L’entourage du président ne comptait pas se laisser renverser si facilement : par la voix du n°2 du régime, Diosdalo Cabello, il a fait savoir que "l’armée et les travailleurs" occuperont les entreprises grévistes. "Nous ne laisserons pas s’installer le chahut et nous verrons, messieurs les patrons, si vous allez vous mettre en grève ou si vous allez décider de travailler avec le gouvernement, pour la patrie".

"Je n’ai plus à manger et j’ai la rage"

Depuis 2013 et la mort du leader socialiste Hugo Chavez, l’opposition n’a de cesse de dénoncer la persistance d’un régime inique et dictatorial. Mais depuis janvier, elle a pris le contrôle de l’Assemblée nationale et durcit son bras de fer constitutionnel. Elle accuse en particulier Maduro de mener une "gestion désastreuse de l’économie". Dans les manifestations de ce mercredi, l’un des slogans les plus populaires était "Je n’ai plus à manger et j’ai la rage".

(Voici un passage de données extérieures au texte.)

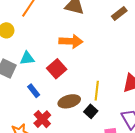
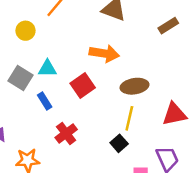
blue rectangle: (34, 91) -> (45, 101), moved
brown ellipse: (69, 101) -> (134, 86), moved
red cross: (42, 119) -> (66, 134), moved

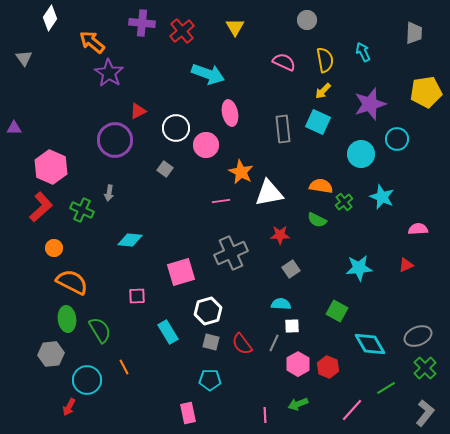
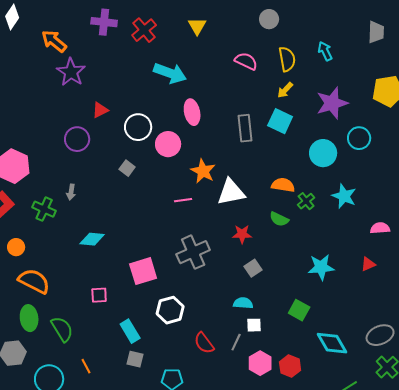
purple circle: (115, 140) -> (77, 139), size x0.7
gray square: (211, 342) -> (135, 359), moved

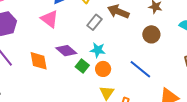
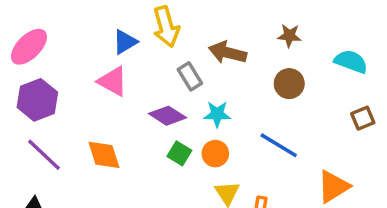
gray rectangle: (95, 22) -> (190, 76), turned -63
cyan star: (98, 50) -> (217, 114), moved
purple diamond: (66, 51) -> (167, 116), moved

Tensions à l'entrée d'un supermarché de Caracas, en juin 2016, entre des centaines de vénézuéliens venus acheter des pâtes
Tensions à l'entrée d'un supermarché de Caracas, en juin 2016, entre des centaines de vénézuéliens venus acheter des pâtes © Reuters / Carlos Garcia Rawlins

Car le pays est confronté depuis des années à des pénuries sur des produits de première nécessité. Il a été frappé de plein fouet par la chute brutale du prix du baril de pétrole brut, dont il possède les plus grosses réserves au monde selon l’OPEP. Le pétrole vénézuélien n’est pas rentable en dessous de 120 dollars le baril, et le cours mondial stagne autour de 50 dollars.

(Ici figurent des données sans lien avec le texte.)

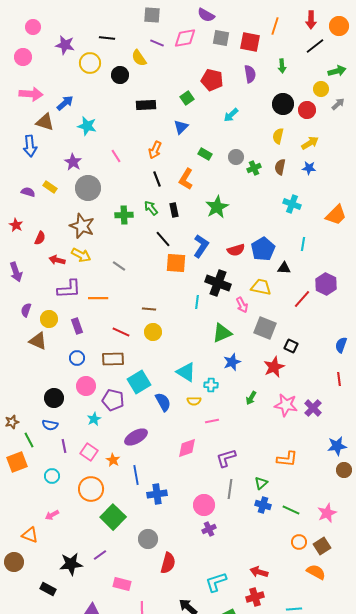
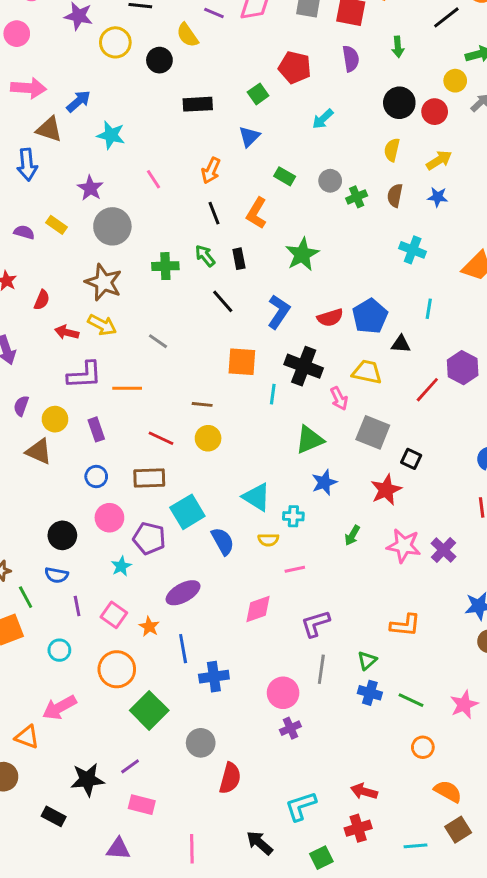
orange square: (176, 263) -> (242, 362), moved
pink arrow: (52, 515) -> (59, 708), size x1.6
brown square: (322, 546) -> (458, 830), moved
pink rectangle: (122, 584) -> (142, 805), moved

Mais pour le pouvoir chaviste, la cause de cette crise économique, c’est le patronat, qui soutient et finance l’opposition, et qui est accusé d’entretenir le chaos en entravant la production et les importations dont le Venezuela est très dépendant. Des députés proches du pouvoir ont même dénoncé à la télévision nationale des entreprises qui auraient fait détruire des millions d’œufs frais ou déverser sur les chemins des milliers de litres de lait "sur ordre des patrons, dans le but de créer la pénurie".

Jusqu’à récemment, le pouvoir socialiste encadrait les prix à la consommation, selon la volonté d’Hugo Chavez en 2003. Nicolas Maduro a du assouplir ce système, permettant aux importateurs de fixer librement les prix s de leurs produits. Huile, lait et riz notamment ont donc fait leur retour dans les rayons des supermarchés, mais à des prix exorbitants pour le vénézuélien moyen.

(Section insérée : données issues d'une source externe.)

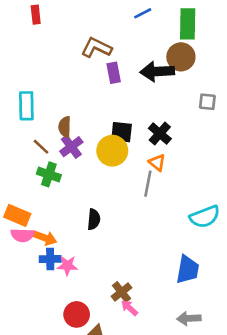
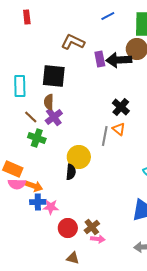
purple rectangle: (114, 73) -> (100, 59), moved
black square: (122, 132) -> (54, 76), moved, size x1.4
yellow circle: (112, 151) -> (79, 157), moved
gray line: (148, 184) -> (105, 136), moved
pink arrow: (129, 308) -> (98, 239), turned 144
red circle: (77, 314) -> (68, 228), moved

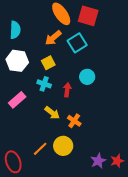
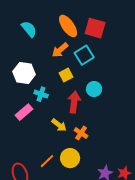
cyan semicircle: (15, 30) -> (29, 29), moved, turned -42
yellow square: (48, 63) -> (66, 75), moved
cyan cross: (44, 84) -> (41, 94), moved
red arrow: (67, 90) -> (74, 102), size x1.5

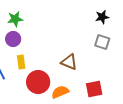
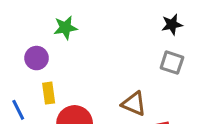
green star: (15, 19) -> (65, 28), moved
brown triangle: (69, 62) -> (134, 104), moved

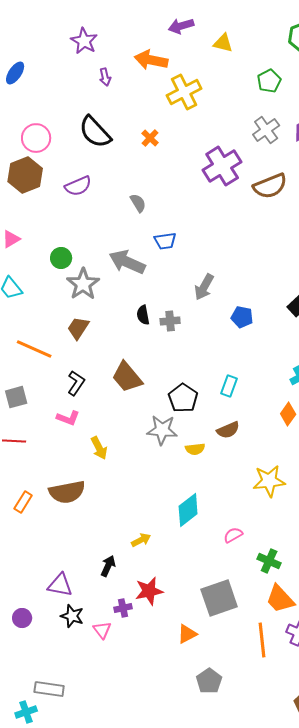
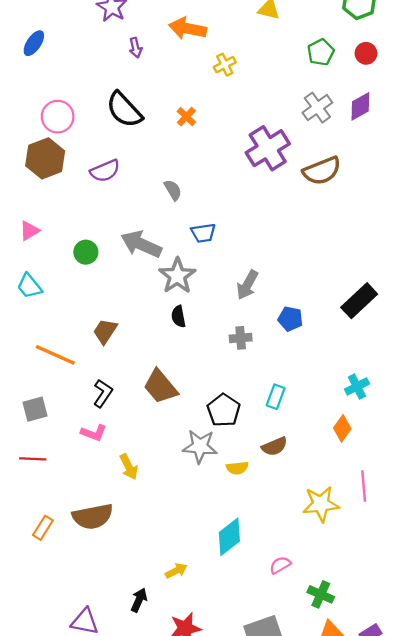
yellow cross: (184, 92) -> (225, 65), size x0.6
gray arrow: (127, 262) -> (141, 244), moved
gray star: (83, 284) -> (177, 276), moved
gray cross: (170, 321) -> (241, 338), moved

L’Etat a mis en place les CLAP, comités locaux d’approvisionnement et de production, censés fournir des denrées de base à la population à prix encadrés, mais le dispositif fonctionne mal, gangréné par la corruption. Et le marché noir prospère, aux mains de ceux que le pouvoir dénonce comme les "spéculateurs".

Excédés par cette situation, six Vénézuéliens sur dix se disent prêts à voter en faveur de la révocation du président Maduro, selon des sondages.

Le Vatican en médiation

En visite au Vatican lundi, Nicolas Maduro a offert au pape François  un portrait de Simon Bolivar
En visite au Vatican lundi, Nicolas Maduro a offert au pape François un portrait de Simon Bolivar © Reuters / handout

Face à cette crise politique qui menace de dégénérer, le pape François, qui a reçu Nicolas Maduro au Vatican, a proposé son entremise entre les deux camps. C'est donc le Saint-Siège qui supervise les réunions de médiation de vendredi et se poursuivent ce samedi.